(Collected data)
*** Begin section ***
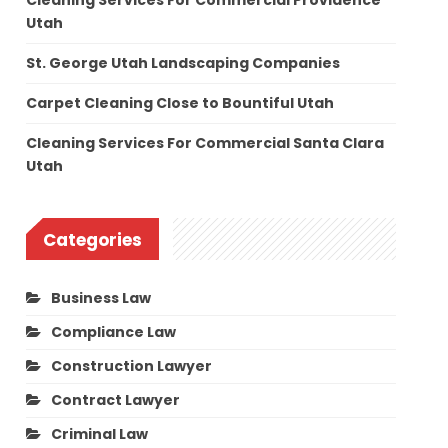
Cleaning Services For Commercial Providence
Utah
St. George Utah Landscaping Companies
Carpet Cleaning Close to Bountiful Utah
Cleaning Services For Commercial Santa Clara
Utah
Categories
Business Law
Compliance Law
Construction Lawyer
Contract Lawyer
Criminal Law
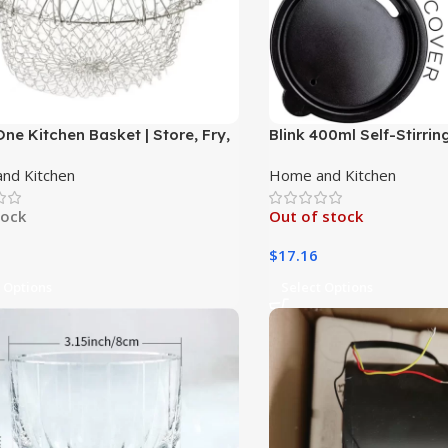
One Kitchen Basket | Store, Fry,
Blink 400ml Self-Stirrin
splay|
Customized Logo, Stainl
nd Kitchen
Home and Kitchen
Double-Walled|
tock
Out of stock
$
17.16
 Options
Select Options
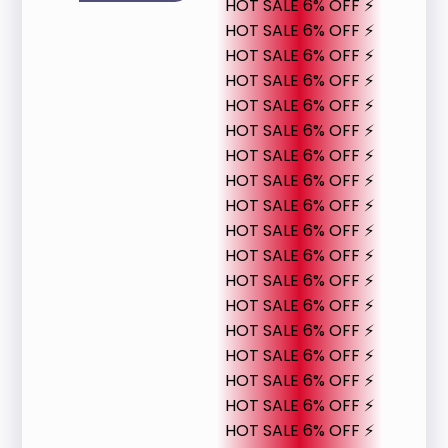
HOT SALE 6% OFF ⚡
HOT SALE 6% OFF ⚡
HOT SALE 6% OFF ⚡
HOT SALE 6% OFF ⚡
HOT SALE 6% OFF ⚡
HOT SALE 6% OFF ⚡
HOT SALE 6% OFF ⚡
HOT SALE 6% OFF ⚡
HOT SALE 6% OFF ⚡
HOT SALE 6% OFF ⚡
HOT SALE 6% OFF ⚡
HOT SALE 6% OFF ⚡
HOT SALE 6% OFF ⚡
HOT SALE 6% OFF ⚡
HOT SALE 6% OFF ⚡
HOT SALE 6% OFF ⚡
HOT SALE 6% OFF ⚡
HOT SALE 6% OFF ⚡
*** End section ***
Work instructions: Copy out each line of the data in which the word "Utah" appears.

Result for this exercise:
Utah
St. George Utah Landscaping Companies
Carpet Cleaning Close to Bountiful Utah
Utah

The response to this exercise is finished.